Information Security Engineer - Hybrid at Annapolis, MD (2 days) - Contract/FTE. Sorry, cannot entertain H1B due to the nature of the client.

Analyzes and defines security requirements for information protection. Defines and develops security policies. Analyzing the sensitivity of information, performs vulnerability and risk assessments on the basis of defined sensitivity and information flow.

Job Description:

Policy Development & Implementation:

Propose, coordinate, implement, and enforce information systems security policies, standards, and methodologies.

Support the implementation of information assurance strategies to secure enterprise systems and networks.

Security Assessments & Compliance:

Conduct system assessments using automated tools like ACAS/Nessus, Security Content Automation Protocol (SCAP), and manual STIG reviews.

Test and implement DoD STIGs, devise mitigation strategies, and ensure compliance with security standards.

Apply Common Vulnerabilities and Exposures (CVE) patches and conduct follow-up security scans after updates.

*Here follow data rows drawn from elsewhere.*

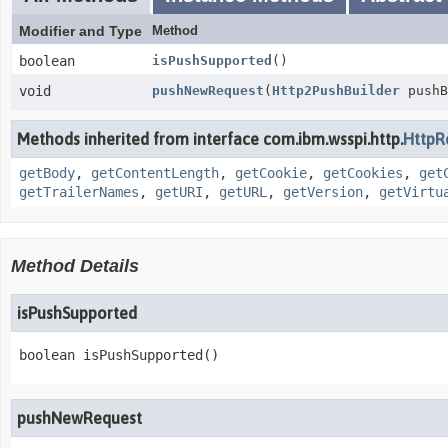
Modifier and Type
Method
boolean
isPushSupported
()
void
pushNewRequest
(
Http2PushBuilder
pushB
Methods inherited from interface com.ibm.wsspi.http.
HttpR
getBody
,
getContentLength
,
getCookie
,
getCookies
,
get
getTrailerNames
,
getURI
,
getURL
,
getVersion
,
getVirtu
Method Details
isPushSupported
boolean
isPushSupported
()
pushNewRequest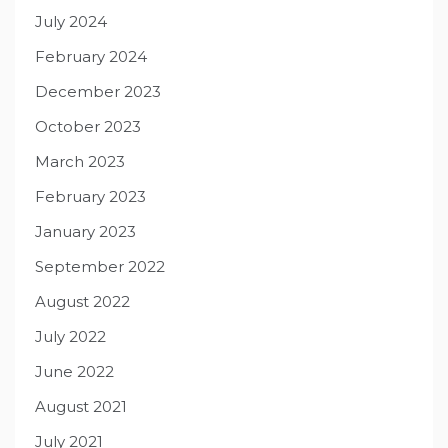
July 2024
February 2024
December 2023
October 2023
March 2023
February 2023
January 2023
September 2022
August 2022
July 2022
June 2022
August 2021
July 2021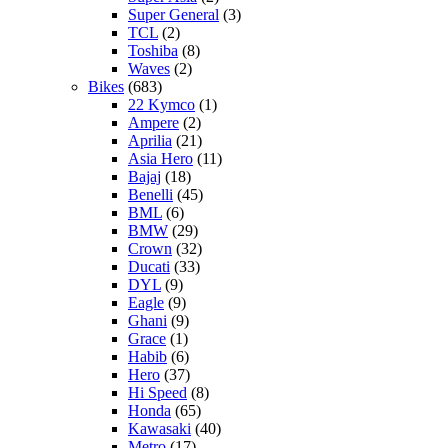
Super General
(3)
TCL
(2)
Toshiba
(8)
Waves
(2)
Bikes
(683)
22 Kymco
(1)
Ampere
(2)
Aprilia
(21)
Asia Hero
(11)
Bajaj
(18)
Benelli
(45)
BML
(6)
BMW
(29)
Crown
(32)
Ducati
(33)
DYL
(9)
Eagle
(9)
Ghani
(9)
Grace
(1)
Habib
(6)
Hero
(37)
Hi Speed
(8)
Honda
(65)
Kawasaki
(40)
Metro
(17)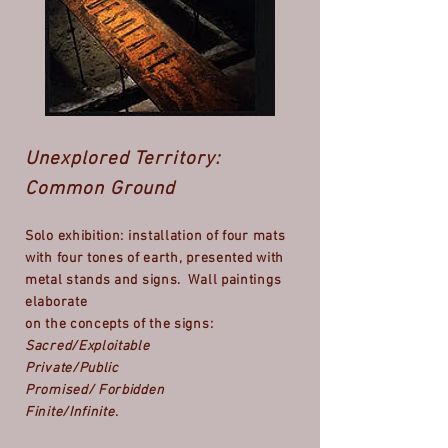
Unexplored Territory:
Common Ground
Solo exhibition: installation of four mats
with four tones of earth, presented with
metal stands and signs. Wall paintings
elaborate
on the concepts of the signs:
Sacred/Exploitable
Private/Public
Promised/ Forbidden
Finite/Infinite
.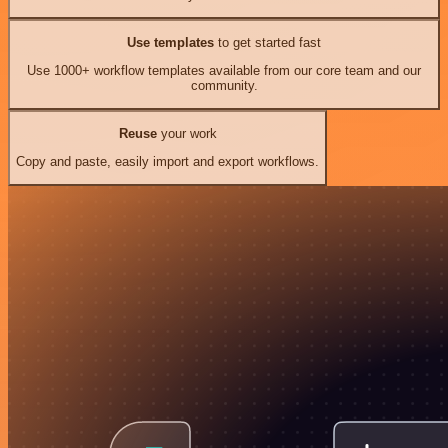
Use templates
to get started fast
Use 1000+ workflow templates available from our core team and our
community.
Reuse
your work
Copy and paste, easily import and export workflows.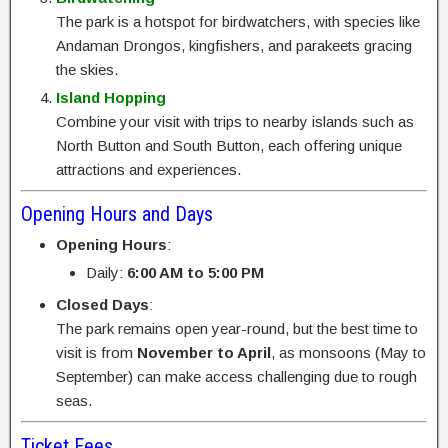
The park is a hotspot for birdwatchers, with species like
Andaman Drongos, kingfishers, and parakeets gracing
the skies.
Island Hopping
Combine your visit with trips to nearby islands such as
North Button and South Button, each offering unique
attractions and experiences.
Opening Hours and Days
Opening Hours
:
Daily:
6:00 AM to 5:00 PM
Closed Days
:
The park remains open year-round, but the best time to
visit is from
November to April
, as monsoons (May to
September) can make access challenging due to rough
seas.
Ticket Fees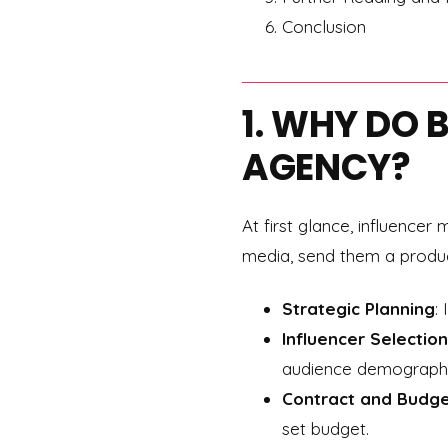
Conclusion
1. WHY DO 
AGENCY?
At first glance, influence
media, send them a product,
Strategic Planning
:
Influencer Selection
audience demographic
Contract and Budg
set budget.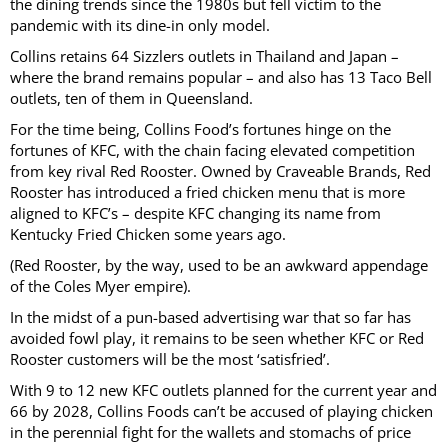
the dining trends since the 1980s but fell victim to the
pandemic with its dine-in only model.
Collins retains 64 Sizzlers outlets in Thailand and Japan –
where the brand remains popular – and also has 13 Taco Bell
outlets, ten of them in Queensland.
For the time being, Collins Food’s fortunes hinge on the
fortunes of KFC, with the chain facing elevated competition
from key rival Red Rooster. Owned by Craveable Brands, Red
Rooster has introduced a fried chicken menu that is more
aligned to KFC’s – despite KFC changing its name from
Kentucky Fried Chicken some years ago.
(Red Rooster, by the way, used to be an awkward appendage
of the Coles Myer empire).
In the midst of a pun-based advertising war that so far has
avoided fowl play, it remains to be seen whether KFC or Red
Rooster customers will be the most ‘satisfried’.
With 9 to 12 new KFC outlets planned for the current year and
66 by 2028, Collins Foods can’t be accused of playing chicken
in the perennial fight for the wallets and stomachs of price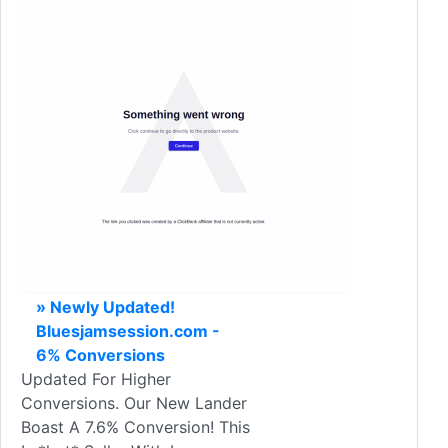
» Newly Updated!
Bluesjamsession.com -
6% Conversions
Updated For Higher
Conversions. Our New Lander
Boast A 7.6% Conversion! This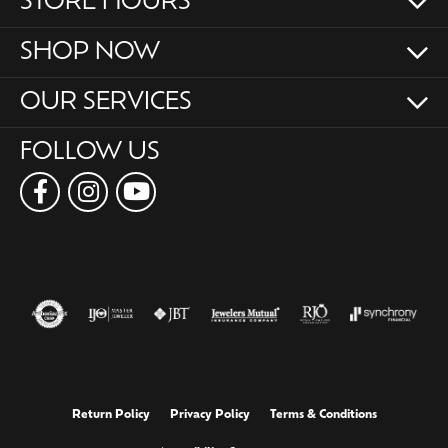
STORE HOURS
SHOP NOW
OUR SERVICES
FOLLOW US
Return Policy
Privacy Policy
Terms & Conditions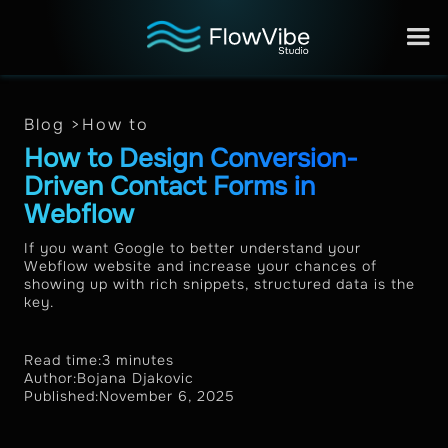
Blog >
How to
How to Design Conversion-
Driven Contact Forms in
Webflow
If you want Google to better understand your
Webflow website and increase your chances of
showing up with rich snippets, structured data is the
key.
Read time:
3 minutes
Author:
Bojana Djakovic
Published:
November 6, 2025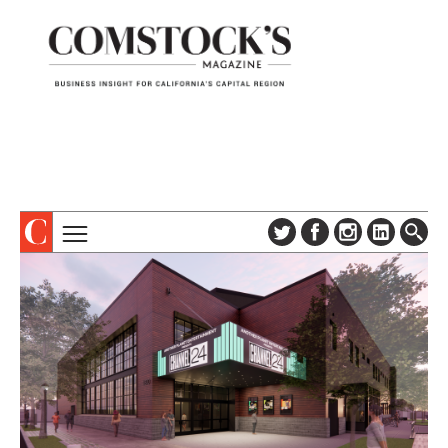
TOPICS
ABOUT
SUBSCRIBE
COLUMNS & SERIES
DIGITAL EDITION
PROFILES
NEWSLETTER
EVENTS
ADVERTISE
SPECIAL SECTIONS
CONTACT US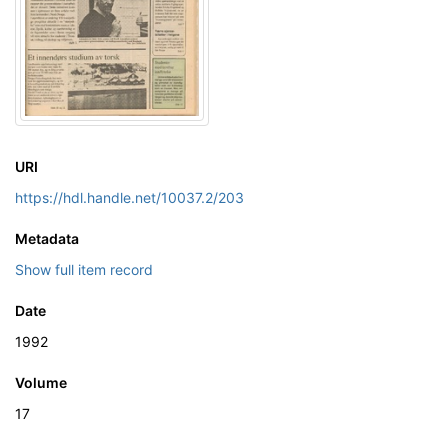
URI
https://hdl.handle.net/10037.2/203
Metadata
Show full item record
Date
1992
Volume
17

Risk Management & Vulnerability Assessment:

Perform risk assessments and vulnerability assessments to identify and mitigate potential threats.

Develop and maintain Risk Management Framework (RMF) and NIST System Security Plan (SSP) documentation.

Security Solution Evaluation:

Evaluate and implement security solutions to ensure compliance with security requirements and effective information processing.

Education: A bachelor’s degree from an accredited college or university with a major in Computer Science, Information Systems, Engineering, Business, or other related scientific or technical discipline. A master’s degree is preferred.

General Experience: This position requires a minimum of eight (8) years of experience in information protection.

Certifications (at least one of the following): CCNA Security, CASP+,GISCP, GSEC, Security+ CE, CND, or SSCP.

Technical Skills & Experience:

Experience with DHS/NSA Tasking orders and compliance response

Expertise in RMF and NIST SSP documentation.

Hands-on experience with security tools including:

NMAP, ACAS/Nessus, Rapid7, SCAP, and STIGViewer.

Familiarity with testing and applying STIGs and developing mitigation strategies.

Knowledge of applying CVE patches and conducting compliance scan

Additional Information :

Hours: selected individual will work approximately 40 hours/week, Monday through Friday, from 8 a.m. to 5 p.m. Although the client is closed on most State holidays, the selected individual may be asked to work on a state holiday if client employees are working. The candidate must pass the CJIS background check or other approved background check.

Global Alliant, Inc. provides equal employment opportunities(EEO) to all employees and applicants for employment without regard to race, color, religion, gender, sexual orientation, gender identity or expression, national origin, age, disability, genetic information, marital status, amnesty, or status as a covered veteran in accordance with applicable federal, state, and local laws. We especially invite women, minorities, veterans, and individuals with disabilities to apply.